- _Work instruction_
Find the word "Limaso" in the records below. List each line containing it.

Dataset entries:
#####

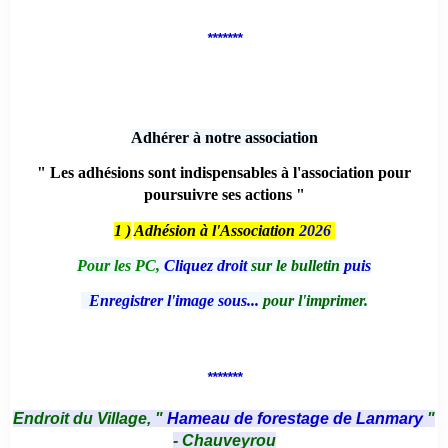
*******
Adhérer à notre association
" Les adhésions sont indispensables à l'association pour
poursuivre ses actions "
1 )
Adhésion à l'Association
2026
Pour les PC,
Cliquez droit
sur le bulletin
puis
Enregistrer l'image sous...
pour l'imprimer.
*******
Endroit du Village, "
Hameau de forestage de Lanmary
"
- Chauveyrou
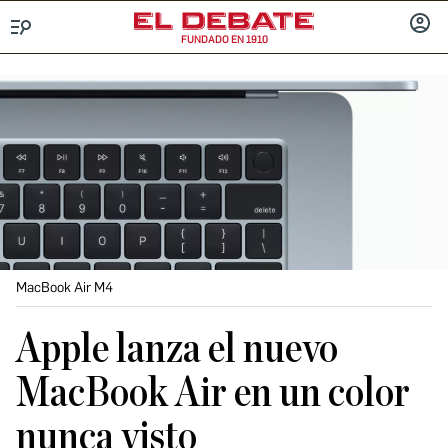
FUNDADO EN 1910
Menú
INICIA
SESIÓ
MacBook Air M4
Apple lanza el nuevo
MacBook Air en un color
nunca visto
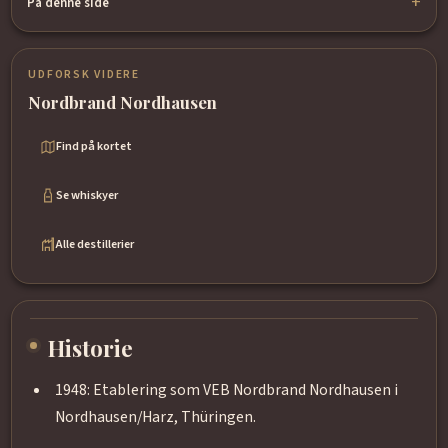
På denne side
UDFORSK VIDERE
Nordbrand Nordhausen
Find på kortet
Se whiskyer
Alle destillerier
Historie
1948: Etablering som VEB Nordbrand Nordhausen i
Nordhausen/Harz, Thüringen.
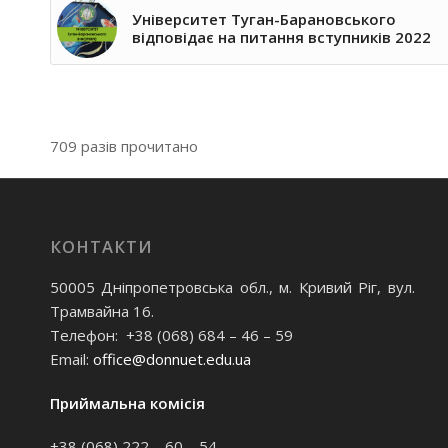
Університет Туган-Барановського
відповідає на питання вступників 2022
709 разів прочитано
КОНТАКТИ
50005 Дніпропетровська обл., м. Кривий Ріг, вул.
Трамвайна 16.
Телефон: +38 (068) 684 – 46 – 59
Email:
office@donnuet.edu.ua
Приймальна комісія
+38 (068) 222 – 60 – 54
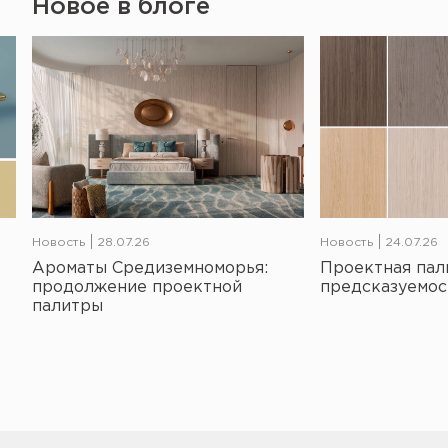
Новое в блоге
Новость
28.07.26
Новость
24.07.26
Ароматы Средиземноморья:
Проектная пал
продолжение проектной
предсказуемос
палитры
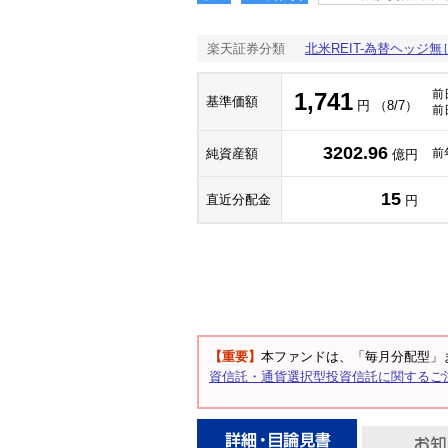
楽天証券分類
北米REIT-為替ヘッジ無
前
1,741
基準価額
円 （8/7）
前
3202.96
純資産額
前
億円
15
直近分配金
円
【重要】
本ファンドは、「毎月分配型」
資信託・通貨選択型投資信託に関するご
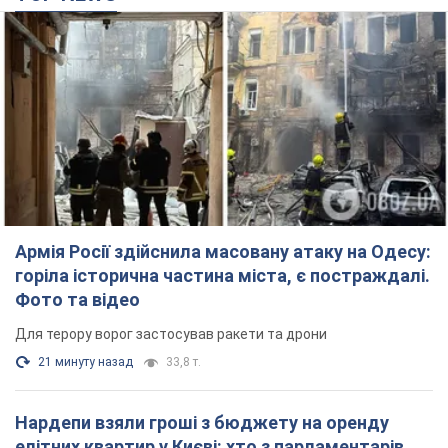
Армія Росії здійснила масовану атаку на Одесу:
горіла історична частина міста, є постраждалі.
Фото та відео
Для терору ворог застосував ракети та дрони
21 минуту назад
33,8 т.
Нардепи взяли гроші з бюджету на оренду
елітних квартир у Києві: хто з парламентарів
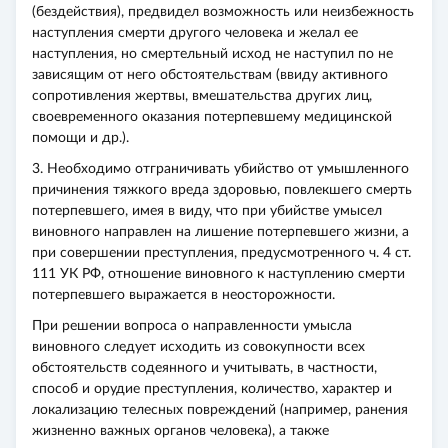
(бездействия), предвидел возможность или неизбежность
наступления смерти другого человека и желал ее
наступления, но смертельный исход не наступил по не
зависящим от него обстоятельствам (ввиду активного
сопротивления жертвы, вмешательства других лиц,
своевременного оказания потерпевшему медицинской
помощи и др.).
3. Необходимо отграничивать убийство от умышленного
причинения тяжкого вреда здоровью, повлекшего смерть
потерпевшего, имея в виду, что при убийстве умысел
виновного направлен на лишение потерпевшего жизни, а
при совершении преступления, предусмотренного ч. 4 ст.
111 УК РФ, отношение виновного к наступлению смерти
потерпевшего выражается в неосторожности.
При решении вопроса о направленности умысла
виновного следует исходить из совокупности всех
обстоятельств содеянного и учитывать, в частности,
способ и орудие преступления, количество, характер и
локализацию телесных повреждений (например, ранения
жизненно важных органов человека), а также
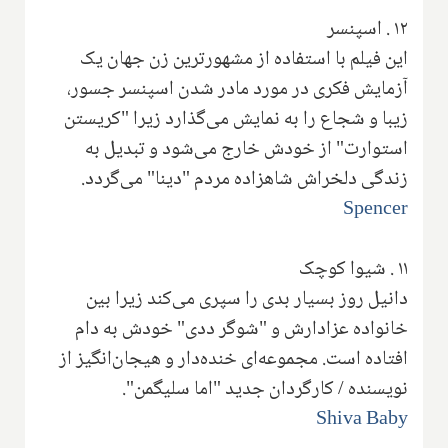
۱۲
.
اسپنسر
این فیلم با استفاده از مشهورترین زن جهان یک
آزمایش فکری در مورد مادر شدن اسپنسر جسور،
زیبا و شجاع را به نمایش می‌گذارد زیرا "کریستن
استوارت" از خودش خارج می‌شود و تبدیل به
زندگی دلخراش شاهزاده مردم "دینا" می‌گردد.
Spencer
۱۱
.
شیوا کوچک
دانیل روز بسیار بدی را سپری می‌کند زیرا بین
خانواده عزادارش و "شوگر ددی" خودش به دام
افتاده است. مجموعه‌ای خنده‌دار و هیجان‌انگیز از
نویسنده / کارگردان جدید "اما سلیگمن".
Shiva Baby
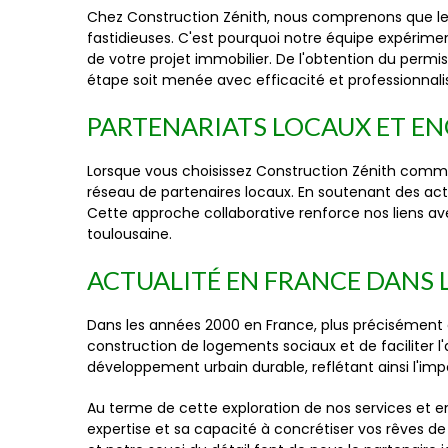
Chez Construction Zénith, nous comprenons que les
fastidieuses. C'est pourquoi notre équipe expérimen
de votre projet immobilier. De l'obtention du perm
étape soit menée avec efficacité et professionnal
PARTENARIATS LOCAUX ET E
Lorsque vous choisissez Construction Zénith comme
réseau de partenaires locaux. En soutenant des ac
Cette approche collaborative renforce nos liens av
toulousaine.
ACTUALITÉ EN FRANCE DANS L
Dans les années 2000 en France, plus précisément 
construction de logements sociaux et de faciliter l'
développement urbain durable, reflétant ainsi l'i
Au terme de cette exploration de nos services et e
expertise et sa capacité à concrétiser vos rêves d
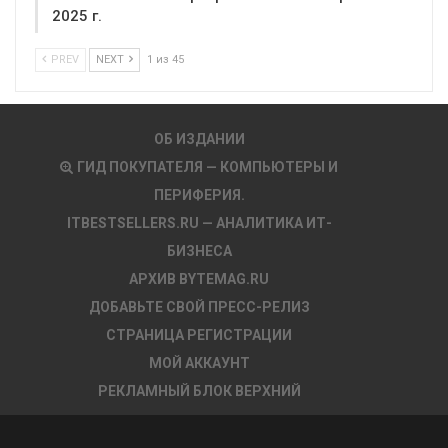
2025 г.
PREV
NEXT
1 из 45
ОБ ИЗДАНИИ
ГИД ПОКУПАТЕЛЯ — КОМПЬЮТЕРЫ И
ПЕРИФЕРИЯ.
ITBESTSELLERS.RU — АНАЛИТИКА ИТ-
БИЗНЕСА
АРХИВ BYTEMAG.RU
ДОБАВЬТЕ СВОЙ ПРЕСС-РЕЛИЗ
СТРАНИЦА РЕГИСТРАЦИИ
МОЙ АККАУНТ
РЕКЛАМНЫЙ БЛОК ВЕРХНИЙ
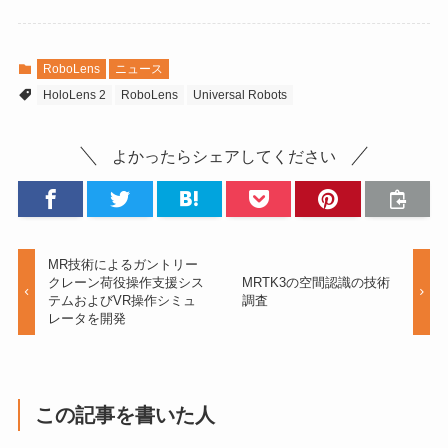
RoboLens
ニュース
HoloLens 2
RoboLens
Universal Robots
よかったらシェアしてください
MR技術によるガントリー
クレーン荷役操作支援シス
MRTK3の空間認識の技術
テムおよびVR操作シミュ
調査
レータを開発
この記事を書いた人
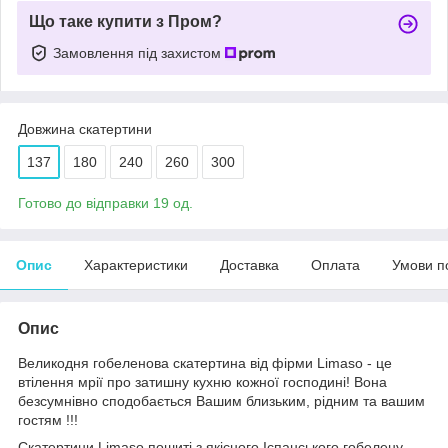
Що таке купити з Пром?
Замовлення під захистом
Довжина скатертини
137
180
240
260
300
Готово до відправки 19 од.
Опис
Характеристики
Доставка
Оплата
Умови п
Опис
Великодня гобеленова скатертина від фірми Limaso - це
втілення мрії про затишну кухню кожної господині! Вона
безсумнівно сподобається Вашим близьким, рідним та вашим
гостям !!!
Скатертини Limaso пошиті з якісного Іспанського гобелену.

#####

- _Solution to this exercise_
Великодня гобеленова скатертина від фірми Limaso - це
Скатертини Limaso пошиті з якісного Іспанського гобелену.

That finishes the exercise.